Les dés sont jetés : la rupture entre #Marine Le Pen et son père est devenue une réalité depuis quelques heures. Après un conclave important, le bureau politique du #Front National a décidé de suspendre ce lundi 4 mai son président d'honneur de son statut d'adhérent, ce qui, en d'autres termes, veut dire qu'il est toujours membre, comme n'importe quel militant du FN, mais sans droit à la parole en tant que dirigeant, en attendant la décision finale de l'Assemblée générale qui décidera ou non de son éviction totale de sa fonction à vie du Front National.

Une assemblée générale sera donc convoquée dans les trois mois pour ôter ou non à Jean-Marie le Pen son statut de Président d'honneur à vie du Front National. Il a aussitôt réagi en répudiant sa fille comme il l'avait fait il y a une quinzaine d'années pour l'ainée de ses filles, Marie-Caroline, qui avait décidé de suivre Bruno Mégret dans la dissidence contre le fondateur du Front National. Quelques années plus tard nous sommes dans le même scénario et les mots sont brutaux.
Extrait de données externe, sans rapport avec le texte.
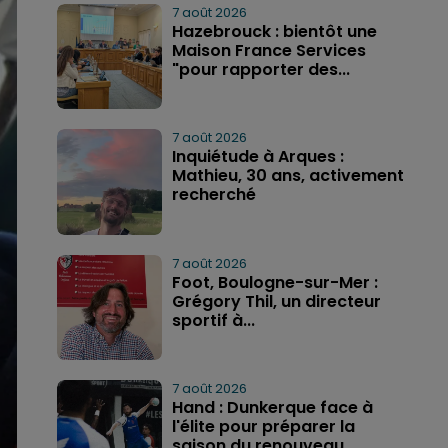
7 août 2026
Hazebrouck : bientôt une
Maison France Services
"pour rapporter des...
7 août 2026
Inquiétude à Arques :
Mathieu, 30 ans, activement
recherché
7 août 2026
Foot, Boulogne-sur-Mer :
Grégory Thil, un directeur
sportif à...
7 août 2026
Hand : Dunkerque face à
l'élite pour préparer la
saison du renouveau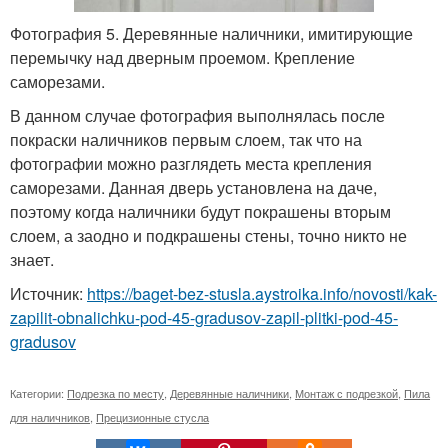
Фотография 5. Деревянные наличники, имитирующие
перемычку над дверным проемом. Крепление
саморезами.
В данном случае фотография выполнялась после
покраски наличников первым слоем, так что на
фотографии можно разглядеть места крепления
саморезами. Данная дверь установлена на даче,
поэтому когда наличники будут покрашены вторым
слоем, а заодно и подкрашены стены, точно никто не
знает.
Источник:
https://baget-bez-stusla.aystroika.info/novosti/kak-
zapilit-obnalichku-pod-45-gradusov-zapil-plitki-pod-45-
gradusov
Категории:
Подрезка по месту
,
Деревянные наличники
,
Монтаж с подрезкой
,
Пила
для наличников
,
Прецизионные стусла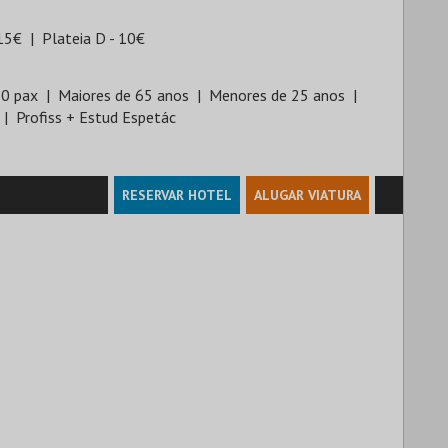
 15€
Plateia D - 10€
10 pax
Maiores de 65 anos
Menores de 25 anos
Profiss + Estud Espetác
RESERVAR HOTEL
ALUGAR VIATURA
Le Pen a honte que sa fille Marine porte son nom, il la répudie et il lui demande de se marier au plus vite avec son compagnon Alliot pour ne plus s'appeler Le Pen.

Pour le Président fondateur du Front National, Marine et sa bande de « copains » du bureau politique sont allés trop loin. Il estime que c'est une félonie de la part de sa fille et qu'il s'estime trahi par elle. Ainsi va Jean-Marie Le Pen avec ses déclarations à l'emporte-pièce comme lorsqu'il affirme de manière récurrente que les chambres à gaz ne sont qu'un détail de l'histoire. C'est aussi vrai lorsqu'il défend Pétain dans Rivarol, magazine ouvertement pétainiste. Il estime aussi, toujours dans Rivarol, que la référence incessante de Valls à la République le « gonfle », l'ennuie car Valls est né Espagnol.

Pour Jean-Marie Le Pen, lui ôter la parole au plan national ne l'empêchera pas de s'exprimer en tant que député européen et il va continuer de dire ce qu'il a à dire sur la société française. Il n'a jamais voulu le pouvoir, à la différence de sa fille qui souhaite passer au deuxième tour de l'élection présidentielle. Celle-ci estime que si le nom du Front National lui posait un problème en l'empêchant d'être dans une stratégie de conquête du pouvoir, elle changerait le nom du parti. Pour l'instant il n'en est rien et le psychodrame avec son père continue jusqu'à l'assemblée générale extraordinaire qui décidera du statut  à vie attribué à Jean-Marie Le Pen.